Sie haben Einsatzkräfte aus Bremen zum G20-Einsatz in Hamburg begleitet und standen als Polizeiseelsorger im Hintergrund bereit. Was hat die Frauen und Männer beschäftigt?
Uwe Köster: Besonders berührt und beeindruckt waren viele von der Gewalt um der reinen Gewalt willen, die sie erlebt haben. Das hatte nichts mehr mit einem politischen Anliegen zu tun. Das macht die Polizistinnen und Polizisten auch wütend, besonders wenn sie von Hunderten verletzten Kollegen hören. Es gab aber auch sehr großes Unverständnis darüber, dass der G20-Gipfel mitten in der Stadt und dann auch noch neben dem Schanzenviertel mit dem Autonomen-Zentrum Rote Flora stattfand. Viele sagten: Der Ort war falsch gewählt. Manche der Polizisten sind auch frustriert, dass sie zwar die Gipfel-Teilnehmer schützen konnten, nicht aber die Bevölkerung, die Autos und Läden. Sie können nicht überall sein, auch wenn sie das gern würden.
"Das empfinden sie als sehr verletzend"
Haben Sie den Eindruck, dass das Ausmaß der Gewalt gestiegen ist?
Uwe Köster: Natürlich war die Gewalterfahrung in Hamburg extrem. Aber Spezialeinheiten wie die Besatzung der Wasserwerfer kennen das auch von anderen Einsätzen wie dem 1. Mai in Berlin und der Eröffnung der Europäischen Zentralbank in Frankfurt im März 2015. Diesmal kam aber teilweise eine noch höhere Bedrohung dazu. So mussten die Dächer im Schanzenviertel erst geräumt werden von Leuten, die Steine herunterwarfen, bevor die Polizisten gegen die Gewalttäter auf der Straße vorgehen konnten. Sehr erbost sind einige Polizisten darüber, dass ihnen in einigen Medien und sozialen Netzwerken vorgeworfen wird, sie hätten mit ihrem Auftreten zur Eskalation beigetragen. Das empfinden sie als sehr verletzend.
Der Vorsitzende der Gewerkschaft der Polizei in Mannheim hat über Facebook ein Foto verbreitet, auf dem Polizisten in einem Hausflur liegen. Sie hätten das "Maß der persönlichen Belastbarkeit weit überschritten", schreibt er. Was haben Sie erlebt?

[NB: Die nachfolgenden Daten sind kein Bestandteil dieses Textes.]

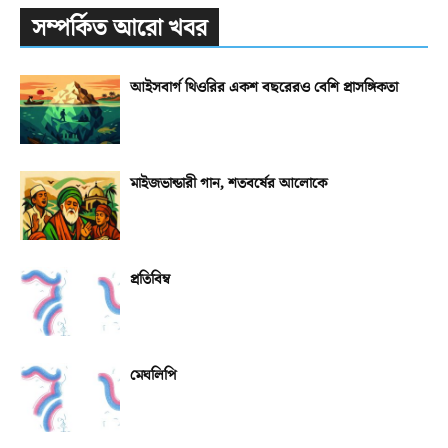
সম্পর্কিত আরো খবর
আইসবার্গ থিওরির একশ বছরেরও বেশি প্রাসঙ্গিকতা
মাইজভান্ডারী গান, শতবর্ষের আলোকে
প্রতিবিম্ব
মেঘলিপি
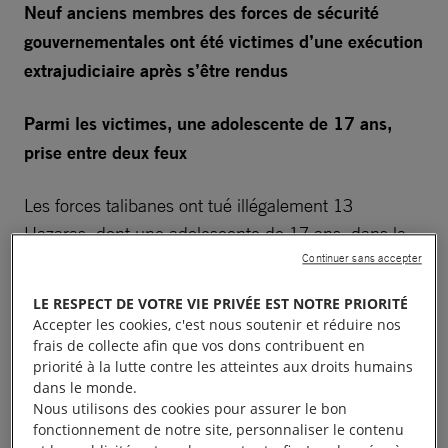
Neuf anciens membres des forces de sécurité
gouvernementales ont été victimes d’une exécution
extrajudiciaire après s’être rendus
Parmi les victimes, une adolescente de 17 ans,
prise entre deux feux
Les forces talibanes ont tué illégalement 13
Hazaras, dont une adolescente de 17 ans, dans la
province de Daykundi en Afghanistan, après que
Continuer sans accepter
des membres des forces de sécurité de l’ancien
LE RESPECT DE VOTRE VIE PRIVÉE EST NOTRE PRIORITÉ
gouvernement se sont rendus, révèle une nouvelle
Accepter les cookies, c'est nous soutenir et réduire nos
enquête d’Amnesty International.
frais de collecte afin que vos dons contribuent en
priorité à la lutte contre les atteintes aux droits humains
dans le monde.
Ces homicides se sont déroulés dans le village de
Nous utilisons des cookies pour assurer le bon
Kahor, dans le district de Khidir, le 30 août. Onze
fonctionnement de notre site, personnaliser le contenu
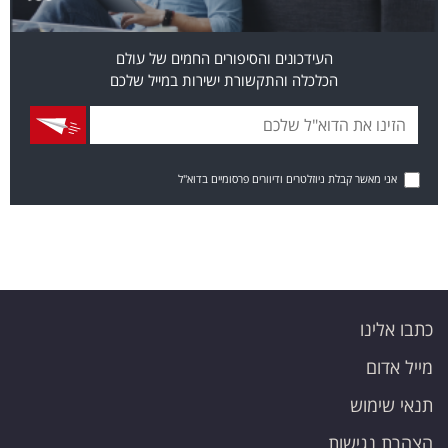
העידכונים והסיפורים החמים של עולם
הכלכלה והתקשורת ישירות במייל שלכם
אני מאשר קבלת ניוזלטרים ודיוורים פרסומיים בדוא"ל
כתבו אלינו
מייל אדום
תנאי שימוש
הצהרת נגישות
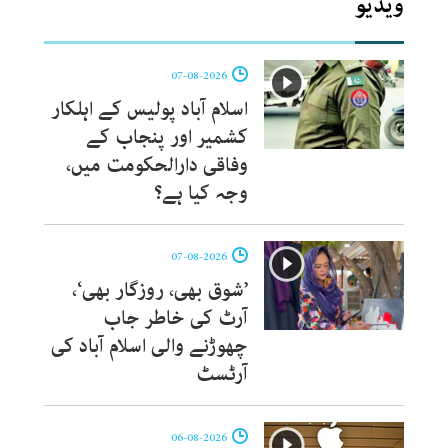
ویڈیو
07-08-2026
اسلام آباد پولیس کے اہلکار
کشمیر اور پنجاب کے
وفاقی دارالحکومت میں،
وجہ کیا ہے؟
07-08-2026
’شوق بھی، روزگار بھی‘،
آرٹ کی خاطر جاب
چھوڑنے والی اسلام آباد کی
آرٹسٹ
06-08-2026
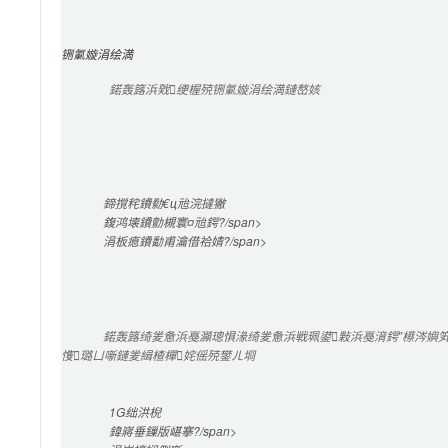
铏氭嫙涓绘満
鍩轰簬浜戣绠楃殑铏氭嫙涓绘満鏈嶅姟
鍗撹秺鐨勬€ц兘浣撻獙
鍑鸿壊鐨勯槻寰¤兘鍔?/span>

涓板瘜鐨勫甫瀹借祫婧?/span>

鍩轰簬绮夎惫浜戞灦璁惧湪绮夎惫浜戦珮鍙敤浜戞湇鍔″櫒涔嬩笂
愯璐ㄩ噺鏈夎緝楂樿姹傜殑鐢ㄦ埛
1G
绌洪棿
鍏嶈垂
鏁版嵁搴?/span>
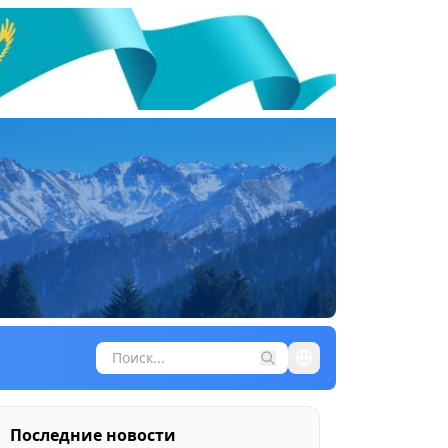
Последние новости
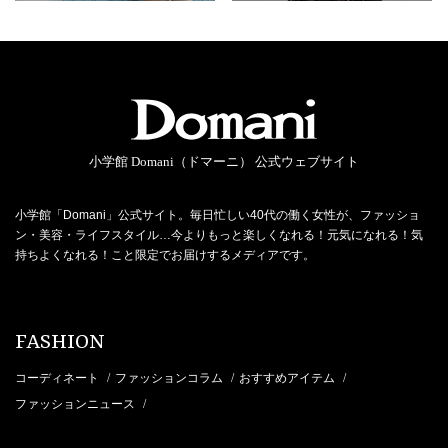
小学館 Domani（ドマーニ） 公式ウェブサイト
小学館「Domani」公式サイト。毎日忙しい40代の働く女性が、ファッショ
ン・美容・ライフスタイル…今よりもっと楽しくなれる！元気になれる！気
持ちよくなれる！こと限定でお届けするメディアです。
FASHION
コーディネート
ファッションコラム
おすすめアイテム
/
/
/
ファッションニュース
/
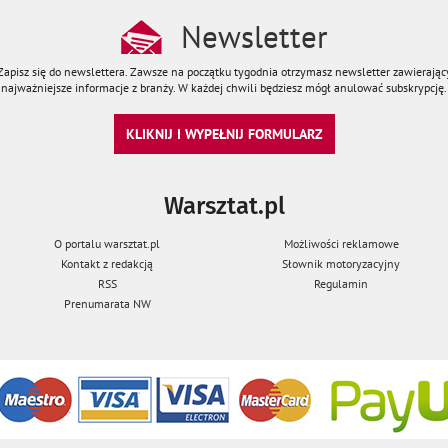
Newsletter
Zapisz się do newslettera. Zawsze na początku tygodnia otrzymasz newsletter zawierając
najważniejsze informacje z branży. W każdej chwili będziesz mógł anulować subskrypcję.
KLIKNIJ I WYPEŁNIJ FORMULARZ
Warsztat.pl
O portalu warsztat.pl
Możliwości reklamowe
Kontakt z redakcją
Słownik motoryzacyjny
RSS
Regulamin
Prenumarata NW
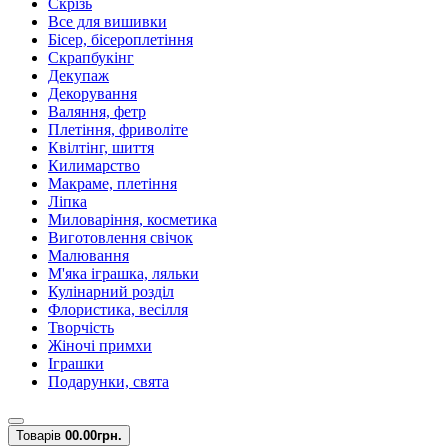
Скрізь
Все для вишивки
Бісер, бісероплетіння
Скрапбукінг
Декупаж
Декорування
Валяння, фетр
Плетіння, фриволіте
Квілтінг, шиття
Килимарство
Макраме, плетіння
Ліпка
Миловаріння, косметика
Виготовлення свічок
Малювання
М'яка іграшка, ляльки
Кулінарний розділ
Флористика, весілля
Творчість
Жіночі примхи
Іграшки
Подарунки, свята
Товарів
0
0.00грн.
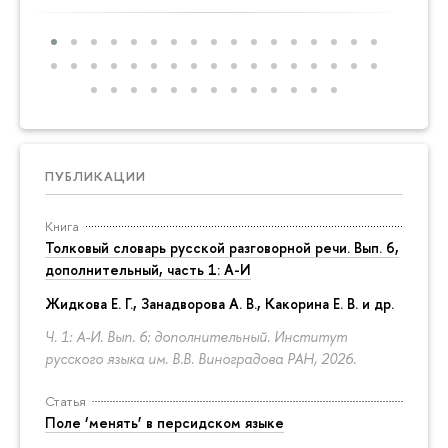
ПУБЛИКАЦИИ
Книга
Толковый словарь русской разговорной речи. Вып. 6,
дополнительный, часть 1: А-И
Жидкова Е. Г., Занадворова А. В., Какорина Е. В. и др.
Ч. 1: А-И. Вып. 6: дополнительный. Институт
русского языка им. В.В. Виноградова РАН, 2026.
Статья
Поле ‘менять’ в персидском языке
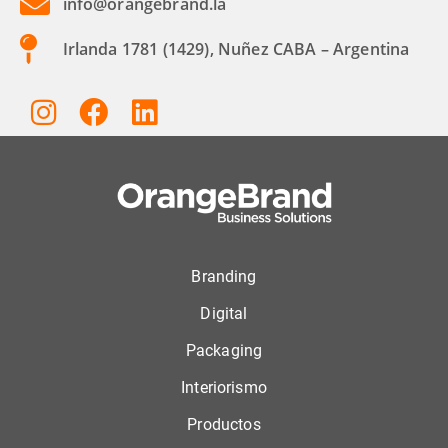
info@orangebrand.la
Irlanda 1781 (1429), Nuñez CABA – Argentina
Branding
Digital
Packaging
Interiorismo
Productos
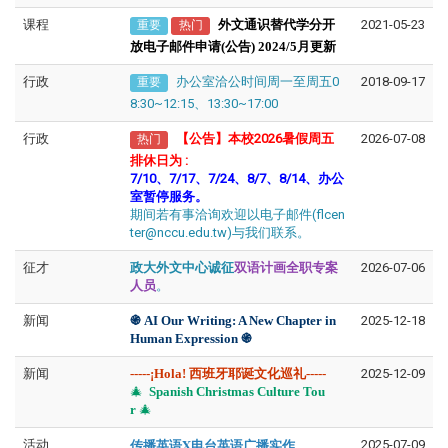
课程
外文通识替代学分开
2021-05-23
重要
热门
放电子邮件申请(公告) 2024/5月更新
行政
办公室洽公时间周一至周五0
2018-09-17
重要
8:30~12:15、13:30~17:00
行政
【公告】本校2026暑假周五
2026-07-08
热门
排休日为
:
7/10、7/17、7/24、8/7、8/14、办公
室暂停服务。
期间若有事洽询欢迎以电子邮件(flcen
ter@nccu.edu.tw)与我们联系。
征才
政大外文中心诚征
双语计画全职专案
2026-07-06
人员
。
新闻
֍​​​​
AI Our Writing: A New Chapter in
2025-12-18
Human Expression
֍
新闻
-----
¡Hola! 西班牙耶诞文化巡礼-----
2025-12-09
🎄
Spanish Christmas Culture Tou
r
🎄
传播英语X电台英语广播实作
活动
2025-07-09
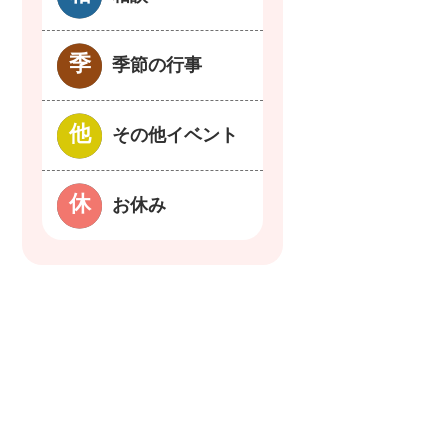
季節の行事
その他イベント
お休み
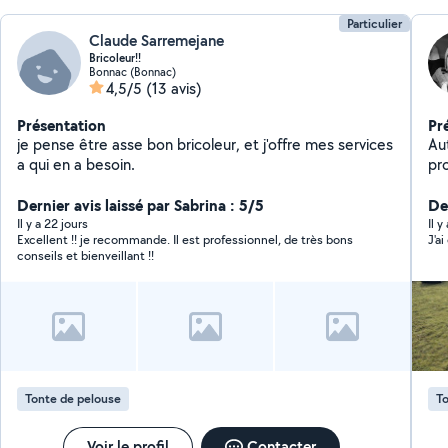
Particulier
Claude Sarremejane
Bricoleur!!
Bonnac (Bonnac)
4,5/5
(13 avis)
Présentation
Pr
je pense être asse bon bricoleur, et j'offre mes services
Au
a qui en a besoin.
pr
l'e
Dernier avis laissé par Sabrina : 5/5
haies e
De
En
Il y a 22 jours
Il y
Excellent !! je recommande. Il est professionnel, de très bons
J'a
Évac
conseils et bienveillant !!
l'é
tra
co
pon
Tonte de pelouse
To
Voir le profil
Contacter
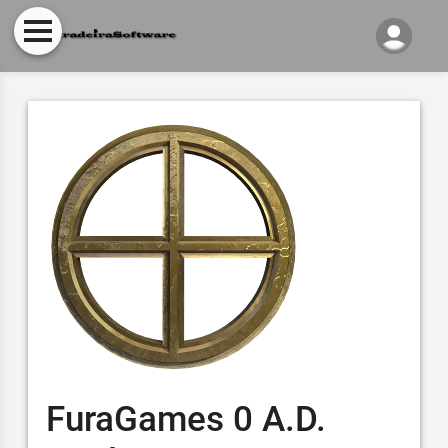
FuraGames 0 A.D.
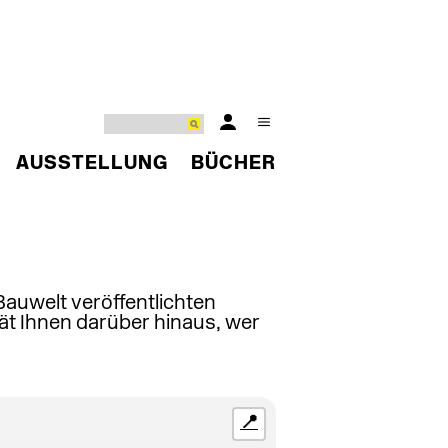
AUSSTELLUNG
BÜCHER
 Bauwelt veröffentlichten
ät Ihnen darüber hinaus, wer
📍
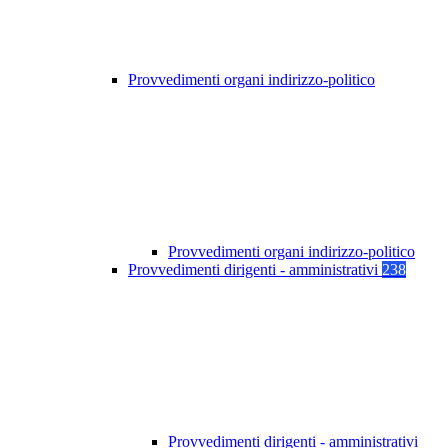
Provvedimenti organi indirizzo-politico
Provvedimenti organi indirizzo-politico
Provvedimenti dirigenti - amministrativi
238
Provvedimenti dirigenti - amministrativi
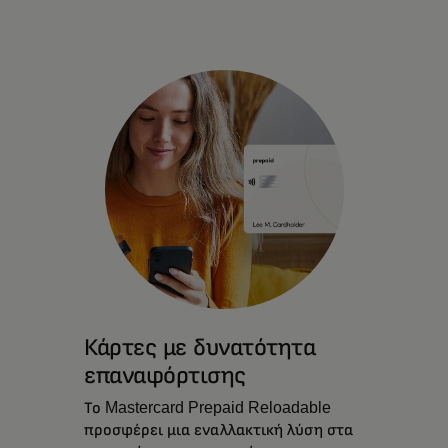
Προπληρωμένες κάρτες που θέτουν ως
προτεραιότητα την ασφαλή και
απρόσκοπτη ψηφιακή εμπειρία.
Κάρτες με δυνατότητα
επαναφόρτισης
Το Mastercard Prepaid Reloadable
προσφέρει μια εναλλακτική λύση στα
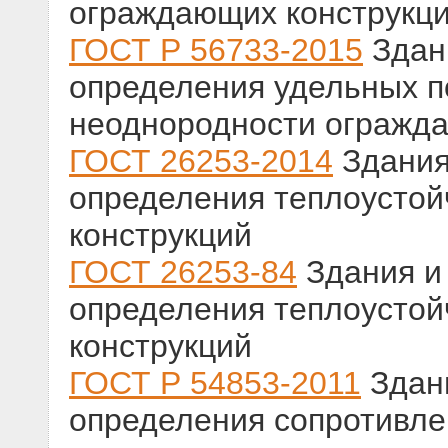
ограждающих конструкц
ГОСТ Р 56733-2015
Здан
определения удельных п
неоднородности огражд
ГОСТ 26253-2014
Здания
определения теплоусто
конструкций
ГОСТ 26253-84
Здания и
определения теплоусто
конструкций
ГОСТ Р 54853-2011
Здани
определения сопротивле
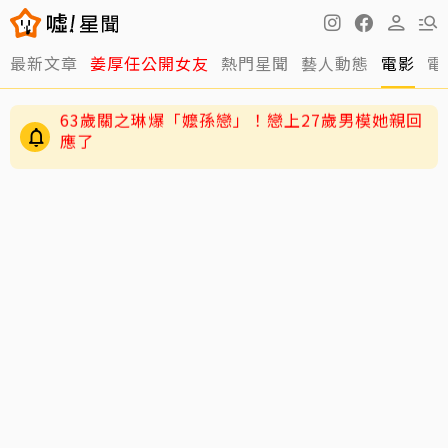
最新文章
姜厚任公開女友
熱門星聞
藝人動態
電影
電
逸祥結婚到現在都還沒開機！老婆紫布爾羞曝背
後原因
63歲關之琳爆「嬤孫戀」！戀上27歲男模她親回
應了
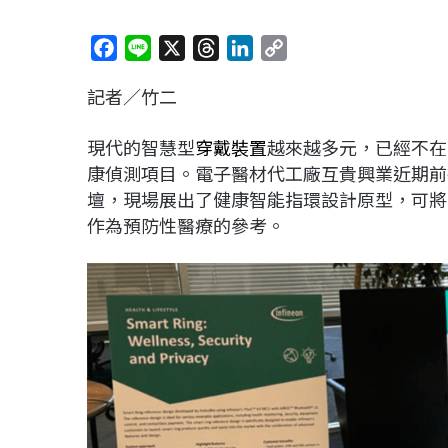
F
L
X
T
L
C
a
i
h
i
o
記者／竹二
c
n
r
n
p
e
e
e
k
y
現代的智慧型
穿戴裝置
越來越多元，已經不在
b
a
e
L
康偵測項目。電子醫材代工廠互貴興業近期前往美國
o
d
d
i
壇，現場展出了健康智能指環設計原型，可將
o
s
I
n
作為預防性醫療的參考。
k
n
k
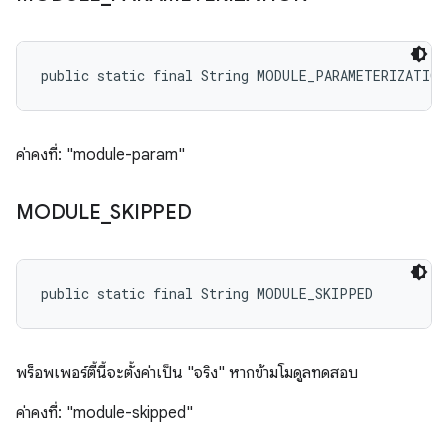
public static final String MODULE_PARAMETERIZATION
ค่าคงที่: "module-param"
MODULE
_
SKIPPED
public static final String MODULE_SKIPPED
พร็อพเพอร์ตี้นี้จะตั้งค่าเป็น "จริง" หากข้ามโมดูลทดสอบ
ค่าคงที่: "module-skipped"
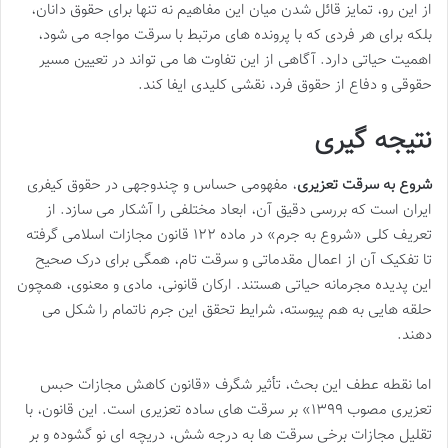
از این رو، تمایز قائل شدن میان این مفاهیم نه تنها برای حقوق دانان،
بلکه برای هر فردی که با پرونده های مرتبط با سرقت مواجه می شود،
اهمیت حیاتی دارد. آگاهی از این تفاوت ها می تواند در تعیین مسیر
حقوقی و دفاع از حقوق فرد، نقشی کلیدی ایفا کند.
نتیجه گیری
شروع به سرقت تعزیری
، مفهومی حساس و چندوجهی در حقوق کیفری
ایران است که بررسی دقیق آن، ابعاد مختلفی را آشکار می سازد. از
تعریف کلی «شروع به جرم» در ماده ۱۲۲ قانون مجازات اسلامی گرفته
تا تفکیک آن از اعمال مقدماتی و سرقت تام، همگی برای درک صحیح
این پدیده مجرمانه حیاتی هستند. ارکان قانونی، مادی و معنوی، همچون
حلقه هایی به هم پیوسته، شرایط تحقق این جرم ناتمام را شکل می
دهند.
اما نقطه عطف این بحث، تأثیر شگرف «قانون کاهش مجازات حبس
تعزیری مصوب ۱۳۹۹» بر سرقت های ساده تعزیری است. این قانون، با
تقلیل مجازات برخی سرقت ها به درجه شش، دریچه ای نو گشوده و بر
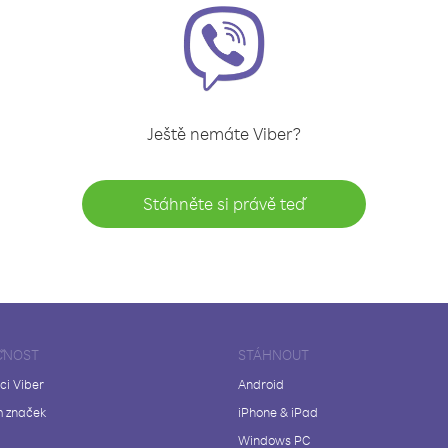
Ještě nemáte Viber?
Stáhněte si právě teď
ČNOST
STÁHNOUT
ci Viber
Android
 značek
iPhone & iPad
Windows PC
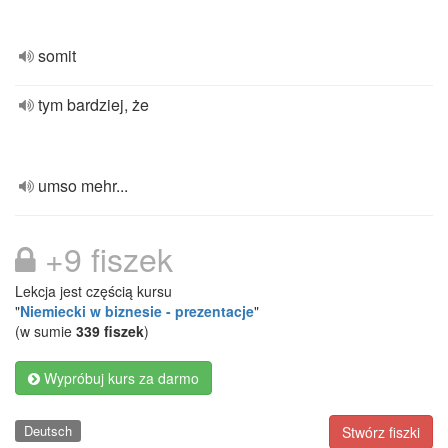
somit
tym bardziej, że
umso mehr...
+9 fiszek
Lekcja jest częścią kursu
"
Niemiecki w biznesie - prezentacje
"
(w sumie
339 fiszek
)
Wypróbuj kurs za darmo
Deutsch
Stwórz fiszki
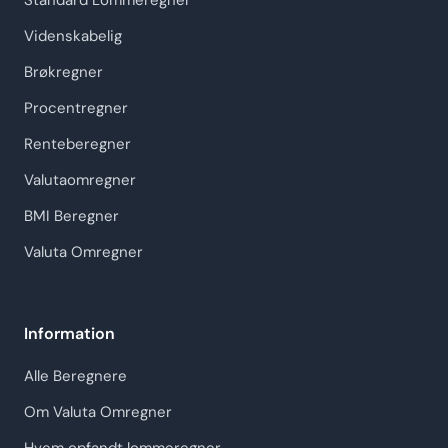
Standard Lommeregner
Videnskabelig
Brøkregner
Procentregner
Renteberegner
Valutaomregner
BMI Beregner
Valuta Omregner
Information
Alle Beregnere
Om Valuta Omregner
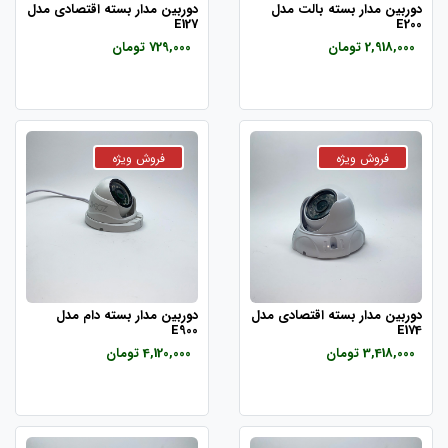
دوربین مدار بسته بالت مدل
دوربین مدار بسته اقتصادی مدل
E127
E200
2,918,000 تومان
729,000 تومان
دوربین مدار بسته اقتصادی مدل
دوربین مدار بسته دام مدل
E900
E174
3,418,000 تومان
4,120,000 تومان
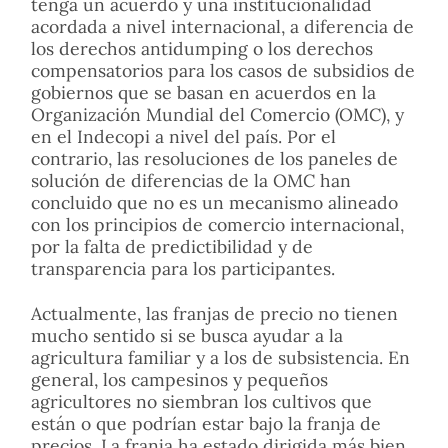
tenga un acuerdo y una institucionalidad
acordada a nivel internacional, a diferencia de
los derechos antidumping o los derechos
compensatorios para los casos de subsidios de
gobiernos que se basan en acuerdos en la
Organización Mundial del Comercio (OMC), y
en el Indecopi a nivel del país. Por el
contrario, las resoluciones de los paneles de
solución de diferencias de la OMC han
concluido que no es un mecanismo alineado
con los principios de comercio internacional,
por la falta de predictibilidad y de
transparencia para los participantes.
Actualmente, las franjas de precio no tienen
mucho sentido si se busca ayudar a la
agricultura familiar y a los de subsistencia. En
general, los campesinos y pequeños
agricultores no siembran los cultivos que
están o que podrían estar bajo la franja de
precios. La franja ha estado dirigida más bien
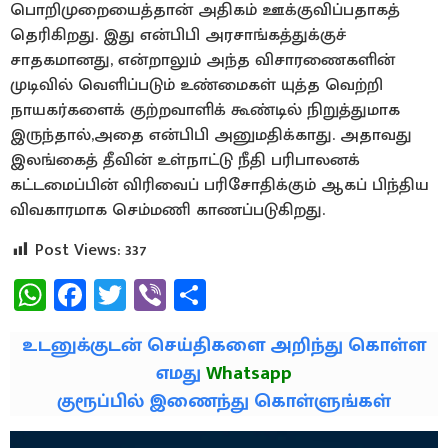
பொறிமுறையைத்தான் அதிகம் ஊக்குவிப்பதாகத்
தெரிகிறது. இது என்பிபி அரசாங்கத்துக்குச்
சாதகமானது, என்றாலும் அந்த விசாரணைகளின்
முடிவில் வெளிப்படும் உண்மைகள் யுத்த வெற்றி
நாயகர்களைக் குற்றவாளிக் கூண்டில் நிறுத்துமாக
இருந்தால்,அதை என்பிபி அனுமதிக்காது. அதாவது
இலங்கைத் தீவின் உள்நாட்டு நீதி பரிபாலனக்
கட்டமைப்பின் விரிவைப் பரிசோதிக்கும் ஆகப் பிந்திய
விவகாரமாக செம்மணி காணப்படுகிறது.
Post Views:
337
WhatsApp
Facebook
Twitter
Viber
Share
உடனுக்குடன் செய்திகளை அறிந்து கொள்ள
எமது
Whatsapp
குரூப்பில் இணைந்து கொள்ளுங்கள்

Uwe Köster: Das war sicherlich kein Einzelfall. Die Dienstzeiten sind sehr lang bei solchen Einsätzen, auch deutlich über 24 Stunden, dass man auch mal im Stehen einschläft. Das ist an sich nichts Neues, aber in diesem Maß hat es das Gewohnte gesprengt. Und im Nachhinein fragen sich dann doch einige: Was tue ich da eigentlich? In welche Gefahr begebe ich mich? Kann es sein, dass knapp zehn Prozent der Polizisten in Deutschland ein einziges Ereignis schützen müssen?